» **What you need to do**:
From the listing below, pick out each line with the word "about".

» **Provided data**:
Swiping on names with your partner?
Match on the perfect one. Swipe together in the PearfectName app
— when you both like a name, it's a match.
==
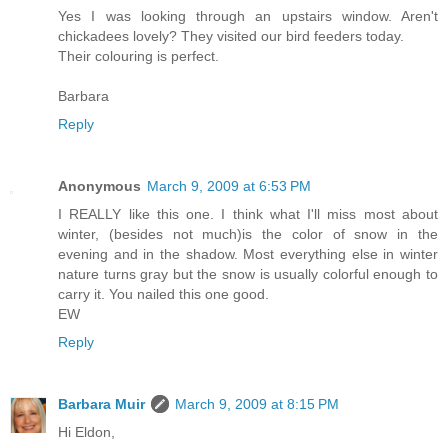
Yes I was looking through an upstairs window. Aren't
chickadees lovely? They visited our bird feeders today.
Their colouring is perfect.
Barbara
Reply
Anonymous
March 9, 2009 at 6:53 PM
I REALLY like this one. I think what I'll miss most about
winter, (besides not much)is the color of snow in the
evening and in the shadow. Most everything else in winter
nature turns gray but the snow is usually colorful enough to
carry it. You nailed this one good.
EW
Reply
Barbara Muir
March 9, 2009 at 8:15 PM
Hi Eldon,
==
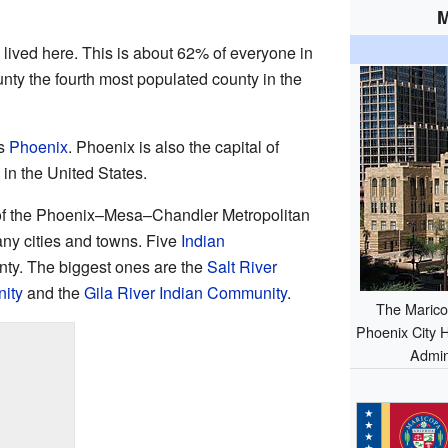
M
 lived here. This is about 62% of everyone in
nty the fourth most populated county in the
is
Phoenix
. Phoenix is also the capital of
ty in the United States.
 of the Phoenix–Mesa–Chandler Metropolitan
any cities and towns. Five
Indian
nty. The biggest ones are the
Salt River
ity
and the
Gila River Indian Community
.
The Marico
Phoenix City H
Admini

» **Output for this task**:
I REALLY like this one. I think what I'll miss most about
 lived here. This is about 62% of everyone in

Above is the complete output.